Your ratio will probably be on the edge but if the motor can take the heat and amps it will work. Range will be compromised a tad. I just bought a 71 tooth aluminum sprocket for "Deep Cycle". Sprocket Specialist has large sprockets that fit your stock bike hub. Look at main page under "Sprockets" and a selector appears. My sprrcket was only $109. It will replace my 72 tooth steel surplus, cobbled sprocket that weighs like 15 lbs because it is welded to my old stock sprocket!! Anyway, the new one will just bolt on and weigh a whopping 3 lbs!

Jeff

racermike39's picture

Hey John.

Glad I could contribute something that may be useful.

The smallest # of teeth I could get for a #40 chain on a 7/8" shaft motor was a 12-tooth.
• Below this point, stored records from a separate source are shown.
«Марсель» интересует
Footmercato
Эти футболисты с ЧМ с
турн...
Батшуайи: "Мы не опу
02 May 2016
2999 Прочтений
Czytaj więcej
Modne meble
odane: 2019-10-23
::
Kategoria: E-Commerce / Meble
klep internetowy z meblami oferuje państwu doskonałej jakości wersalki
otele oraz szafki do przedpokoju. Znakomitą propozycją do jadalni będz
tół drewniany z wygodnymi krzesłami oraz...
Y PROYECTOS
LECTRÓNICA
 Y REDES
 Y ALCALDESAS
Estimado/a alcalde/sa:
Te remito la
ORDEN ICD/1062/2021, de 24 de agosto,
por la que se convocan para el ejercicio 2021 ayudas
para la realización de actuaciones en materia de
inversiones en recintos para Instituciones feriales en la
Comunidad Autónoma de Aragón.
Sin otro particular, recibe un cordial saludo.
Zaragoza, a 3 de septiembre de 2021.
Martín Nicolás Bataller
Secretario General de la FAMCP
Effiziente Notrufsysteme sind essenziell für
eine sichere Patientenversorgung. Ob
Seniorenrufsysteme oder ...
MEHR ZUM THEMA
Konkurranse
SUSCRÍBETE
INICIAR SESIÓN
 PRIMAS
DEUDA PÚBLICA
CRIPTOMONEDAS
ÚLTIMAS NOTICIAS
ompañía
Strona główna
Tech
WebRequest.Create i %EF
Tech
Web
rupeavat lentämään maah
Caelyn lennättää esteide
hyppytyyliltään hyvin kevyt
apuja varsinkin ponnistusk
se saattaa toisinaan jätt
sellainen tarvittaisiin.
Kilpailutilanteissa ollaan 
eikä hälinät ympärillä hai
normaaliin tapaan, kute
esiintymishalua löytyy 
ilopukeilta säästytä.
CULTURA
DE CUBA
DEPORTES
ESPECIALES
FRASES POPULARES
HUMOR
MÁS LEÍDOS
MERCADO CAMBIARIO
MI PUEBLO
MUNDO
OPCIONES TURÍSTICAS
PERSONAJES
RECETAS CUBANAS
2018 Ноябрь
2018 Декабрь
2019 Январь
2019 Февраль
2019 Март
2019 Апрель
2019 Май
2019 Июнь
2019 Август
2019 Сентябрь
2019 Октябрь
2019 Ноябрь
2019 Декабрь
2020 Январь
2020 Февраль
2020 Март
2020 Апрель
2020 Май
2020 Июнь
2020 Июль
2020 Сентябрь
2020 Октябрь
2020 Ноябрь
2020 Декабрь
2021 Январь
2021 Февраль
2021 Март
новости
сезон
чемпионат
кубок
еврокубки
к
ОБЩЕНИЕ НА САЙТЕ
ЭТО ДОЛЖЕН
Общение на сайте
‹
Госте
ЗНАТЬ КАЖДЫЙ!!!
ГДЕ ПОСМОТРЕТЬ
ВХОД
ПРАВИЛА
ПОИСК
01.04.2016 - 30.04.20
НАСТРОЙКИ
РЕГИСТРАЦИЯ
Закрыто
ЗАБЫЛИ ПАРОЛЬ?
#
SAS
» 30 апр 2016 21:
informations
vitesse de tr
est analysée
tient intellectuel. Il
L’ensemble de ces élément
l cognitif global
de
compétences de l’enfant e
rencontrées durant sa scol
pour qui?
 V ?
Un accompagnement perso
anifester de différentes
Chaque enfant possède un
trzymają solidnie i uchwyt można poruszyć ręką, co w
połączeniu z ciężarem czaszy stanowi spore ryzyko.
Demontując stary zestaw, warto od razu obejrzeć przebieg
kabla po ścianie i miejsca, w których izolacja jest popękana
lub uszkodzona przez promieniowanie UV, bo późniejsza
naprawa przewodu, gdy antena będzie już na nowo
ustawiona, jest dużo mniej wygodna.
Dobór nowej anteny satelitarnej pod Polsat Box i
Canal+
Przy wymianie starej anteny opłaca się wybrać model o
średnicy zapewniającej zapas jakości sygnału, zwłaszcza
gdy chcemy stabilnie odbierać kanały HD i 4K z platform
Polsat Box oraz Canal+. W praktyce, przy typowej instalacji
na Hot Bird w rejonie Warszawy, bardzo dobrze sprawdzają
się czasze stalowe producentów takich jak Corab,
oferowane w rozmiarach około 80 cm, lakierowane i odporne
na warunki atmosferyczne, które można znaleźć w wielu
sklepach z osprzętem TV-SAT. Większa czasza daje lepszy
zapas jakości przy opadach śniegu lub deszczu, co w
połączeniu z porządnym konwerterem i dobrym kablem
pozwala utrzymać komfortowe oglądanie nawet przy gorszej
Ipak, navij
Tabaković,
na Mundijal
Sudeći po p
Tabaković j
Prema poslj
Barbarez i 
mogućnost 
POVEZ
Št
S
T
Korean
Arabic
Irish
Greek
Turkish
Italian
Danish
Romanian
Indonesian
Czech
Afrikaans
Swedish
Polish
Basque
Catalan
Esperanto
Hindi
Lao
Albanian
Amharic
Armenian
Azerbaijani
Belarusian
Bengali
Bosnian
Keep up the great work, and keep us posted!

Mike K.

Racermike
5 years ago I met Jesus and he total ruined my life. I have never been happier.

Lookin' good!

For everyone.... when drilling or cutting aluminum, use bees wax as a lubricant. It'll blow you away how it's much faster, quieter, and doesn't dull the tools.(as much)

I think you'll find if the factory drilled a hole in a frame tube, they drill the hole large, put in a piece of pipe and weld it on both sides of the frame tube. The bolt goes through the little pipe. That way the frame tube won't crush and you get full strength.